To help you reduce bad debt, here are three of the most common mistakes to avoid that can cause well-meaning companies to accrue commercial debt.
Giving Credit to All Who Apply
One of the biggest mistakes a company can make is giving credit to everyone who applies.
Credit screening for new credit customers is critical for reducing risk. This is especially true when it comes to larger credit lines.
Even basic credit reports will identify companies or customers who are severe credit risks. In many cases, companies are using their suppliers as a bank to help finance their operations. While this may be good for the customer and their bank, if something goes wrong, their account will become an unsecured bad debt.
An ounce of prevention can reduce bad debt immeasurably.
Missing Critical Details
An efficient accounts receivable operation pays attention to details.
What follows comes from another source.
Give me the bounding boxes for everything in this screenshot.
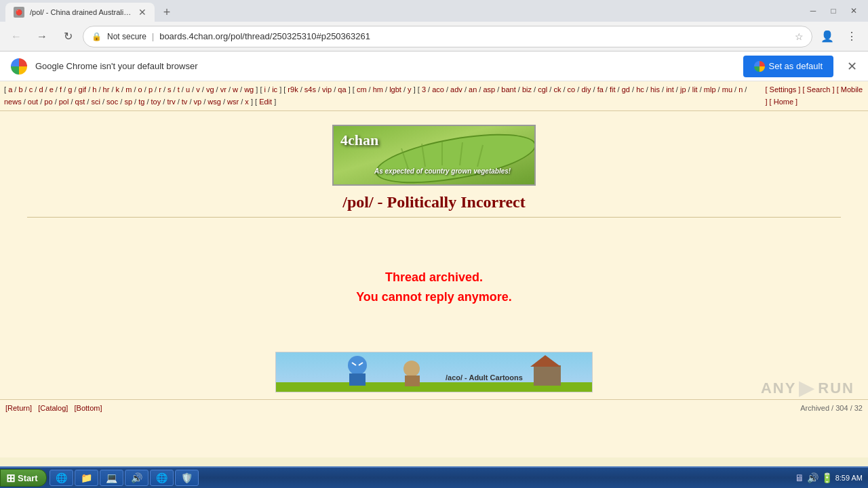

To help reduce bad debt, it pays to notice the minor details like a late paying customer changing bank accounts. Little details like address changes, bank changes, and mail returns warrant another look at your customer. Of course, there are obvious warning signs for bad commercial debt.
Change is either good or bad for a debtor company and recognizing a company that is sliding downhill will help in reducing bad debt.
Mistake # 3
Procrastination & Too Much Benefit of the Doubt
It is better to get a small percentage of something instead of 100% of nothing.
Many companies hold on to a debt in the hope that the debtor company will pay. To help reduce bad debt, a smart credit manager must realize that point of no return when trying to collect a debt. Unlike wine, bad debt doesn’t age well and it is better to retain a collection agency and get a percentage of something rather than 100% of nothing.
Procrastination usually results in a debt going from bad to worse.